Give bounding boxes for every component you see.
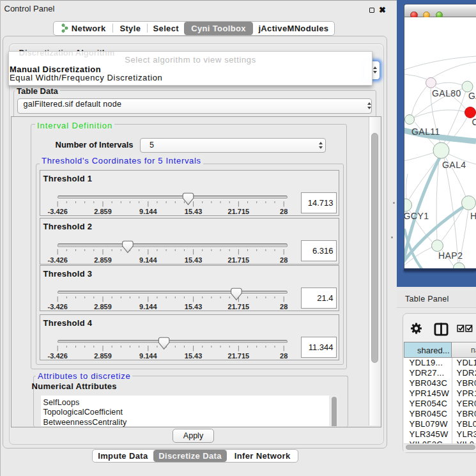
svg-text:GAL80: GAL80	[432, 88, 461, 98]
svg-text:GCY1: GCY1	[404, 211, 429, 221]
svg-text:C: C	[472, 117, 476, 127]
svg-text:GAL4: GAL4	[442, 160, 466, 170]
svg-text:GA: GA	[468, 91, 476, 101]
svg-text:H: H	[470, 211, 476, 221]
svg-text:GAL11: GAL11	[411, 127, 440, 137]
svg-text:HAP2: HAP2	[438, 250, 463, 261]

· · · · ·

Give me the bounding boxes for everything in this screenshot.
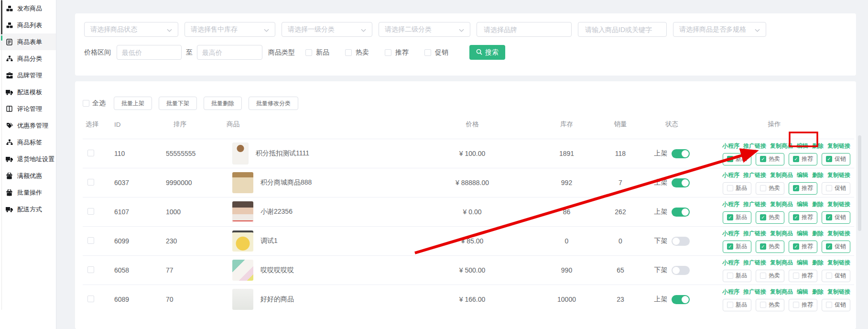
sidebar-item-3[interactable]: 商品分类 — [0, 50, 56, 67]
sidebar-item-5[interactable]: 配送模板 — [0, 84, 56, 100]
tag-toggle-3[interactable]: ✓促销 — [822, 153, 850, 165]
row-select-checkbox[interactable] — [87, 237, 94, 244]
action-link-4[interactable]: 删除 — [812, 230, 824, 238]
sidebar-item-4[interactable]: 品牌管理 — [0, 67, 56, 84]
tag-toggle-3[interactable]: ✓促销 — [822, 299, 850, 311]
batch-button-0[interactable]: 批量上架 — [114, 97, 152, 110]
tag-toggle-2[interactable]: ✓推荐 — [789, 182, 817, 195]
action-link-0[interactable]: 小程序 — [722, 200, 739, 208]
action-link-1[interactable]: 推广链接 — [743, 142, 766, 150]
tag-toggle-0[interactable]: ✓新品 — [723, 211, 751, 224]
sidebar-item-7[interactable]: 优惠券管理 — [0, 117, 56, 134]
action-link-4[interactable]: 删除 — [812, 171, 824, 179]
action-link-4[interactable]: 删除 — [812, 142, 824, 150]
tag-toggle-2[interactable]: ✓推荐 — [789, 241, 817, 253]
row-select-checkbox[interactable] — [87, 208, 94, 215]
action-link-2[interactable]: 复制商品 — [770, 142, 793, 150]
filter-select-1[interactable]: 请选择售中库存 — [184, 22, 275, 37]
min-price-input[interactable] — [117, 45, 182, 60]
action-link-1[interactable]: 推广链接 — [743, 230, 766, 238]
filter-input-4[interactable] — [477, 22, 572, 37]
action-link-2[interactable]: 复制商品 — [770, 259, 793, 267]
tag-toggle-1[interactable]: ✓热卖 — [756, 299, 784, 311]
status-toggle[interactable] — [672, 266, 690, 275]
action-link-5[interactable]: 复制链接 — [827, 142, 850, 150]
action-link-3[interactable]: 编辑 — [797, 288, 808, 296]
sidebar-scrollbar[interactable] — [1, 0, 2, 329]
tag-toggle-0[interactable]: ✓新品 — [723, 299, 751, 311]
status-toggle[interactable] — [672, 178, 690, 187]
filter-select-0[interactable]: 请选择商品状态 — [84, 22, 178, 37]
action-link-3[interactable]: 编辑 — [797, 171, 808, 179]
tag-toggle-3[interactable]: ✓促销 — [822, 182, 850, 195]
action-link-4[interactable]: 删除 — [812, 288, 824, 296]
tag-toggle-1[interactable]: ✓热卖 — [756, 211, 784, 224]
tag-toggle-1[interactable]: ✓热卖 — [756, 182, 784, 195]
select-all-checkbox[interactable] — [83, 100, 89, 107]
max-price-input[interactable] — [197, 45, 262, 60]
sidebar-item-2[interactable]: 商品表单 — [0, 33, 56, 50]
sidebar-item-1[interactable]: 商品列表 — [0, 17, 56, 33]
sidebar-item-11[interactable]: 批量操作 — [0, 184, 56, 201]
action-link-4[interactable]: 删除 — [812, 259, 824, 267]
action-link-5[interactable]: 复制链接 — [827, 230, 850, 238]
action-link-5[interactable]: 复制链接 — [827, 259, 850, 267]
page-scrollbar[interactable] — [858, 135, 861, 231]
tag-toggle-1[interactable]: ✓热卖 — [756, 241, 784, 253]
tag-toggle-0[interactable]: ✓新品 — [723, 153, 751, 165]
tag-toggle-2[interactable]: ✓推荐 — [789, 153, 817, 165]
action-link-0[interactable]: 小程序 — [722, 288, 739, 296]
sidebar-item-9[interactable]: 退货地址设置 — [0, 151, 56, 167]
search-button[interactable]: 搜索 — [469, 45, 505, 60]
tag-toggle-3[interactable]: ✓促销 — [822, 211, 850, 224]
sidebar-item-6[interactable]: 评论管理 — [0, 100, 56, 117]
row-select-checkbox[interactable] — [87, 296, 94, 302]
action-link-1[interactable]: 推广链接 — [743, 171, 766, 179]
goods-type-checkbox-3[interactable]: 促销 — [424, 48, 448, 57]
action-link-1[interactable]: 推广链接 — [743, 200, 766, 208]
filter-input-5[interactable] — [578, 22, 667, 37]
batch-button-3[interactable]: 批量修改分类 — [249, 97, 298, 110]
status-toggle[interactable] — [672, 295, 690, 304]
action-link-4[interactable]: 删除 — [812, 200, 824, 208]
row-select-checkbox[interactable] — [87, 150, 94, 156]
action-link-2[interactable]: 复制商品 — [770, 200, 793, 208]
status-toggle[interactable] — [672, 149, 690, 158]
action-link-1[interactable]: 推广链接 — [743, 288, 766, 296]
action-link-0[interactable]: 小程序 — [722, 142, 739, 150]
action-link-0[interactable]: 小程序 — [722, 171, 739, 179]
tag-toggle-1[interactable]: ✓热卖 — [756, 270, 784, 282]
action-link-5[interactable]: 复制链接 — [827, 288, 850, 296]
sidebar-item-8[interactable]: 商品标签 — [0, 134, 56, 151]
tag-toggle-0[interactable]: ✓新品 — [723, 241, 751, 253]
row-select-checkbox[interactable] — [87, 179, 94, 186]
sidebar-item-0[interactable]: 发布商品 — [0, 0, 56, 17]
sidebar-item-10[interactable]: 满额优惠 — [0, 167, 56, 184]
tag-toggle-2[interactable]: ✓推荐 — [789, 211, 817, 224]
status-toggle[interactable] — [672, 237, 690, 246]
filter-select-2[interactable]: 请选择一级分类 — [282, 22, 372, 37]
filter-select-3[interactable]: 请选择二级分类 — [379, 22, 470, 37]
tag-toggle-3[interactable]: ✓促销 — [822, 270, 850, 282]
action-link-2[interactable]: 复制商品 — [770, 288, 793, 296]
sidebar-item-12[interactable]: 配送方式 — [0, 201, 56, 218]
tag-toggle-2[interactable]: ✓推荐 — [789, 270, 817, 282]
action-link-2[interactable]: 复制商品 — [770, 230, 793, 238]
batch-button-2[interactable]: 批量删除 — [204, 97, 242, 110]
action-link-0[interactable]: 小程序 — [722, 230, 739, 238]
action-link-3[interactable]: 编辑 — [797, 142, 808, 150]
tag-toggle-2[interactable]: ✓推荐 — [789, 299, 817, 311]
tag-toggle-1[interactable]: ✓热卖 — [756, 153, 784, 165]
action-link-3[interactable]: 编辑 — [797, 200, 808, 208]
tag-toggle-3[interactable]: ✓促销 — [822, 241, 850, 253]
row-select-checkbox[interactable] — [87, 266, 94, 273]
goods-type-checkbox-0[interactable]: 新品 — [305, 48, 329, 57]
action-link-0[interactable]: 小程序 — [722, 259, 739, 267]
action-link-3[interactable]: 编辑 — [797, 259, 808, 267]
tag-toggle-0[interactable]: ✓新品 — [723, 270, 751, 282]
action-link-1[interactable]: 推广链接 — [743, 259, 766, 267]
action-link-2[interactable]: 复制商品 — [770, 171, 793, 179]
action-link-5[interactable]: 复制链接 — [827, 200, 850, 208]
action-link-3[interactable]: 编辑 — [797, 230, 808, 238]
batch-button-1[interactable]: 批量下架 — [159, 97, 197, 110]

· · · · ·

WHAT YOU WILL DO: Search the data above for the string "type" and return every line that has it.

SOLUTION:
goods-type-checkbox-3[interactable]: 促销 — [424, 48, 448, 57]
goods-type-checkbox-0[interactable]: 新品 — [305, 48, 329, 57]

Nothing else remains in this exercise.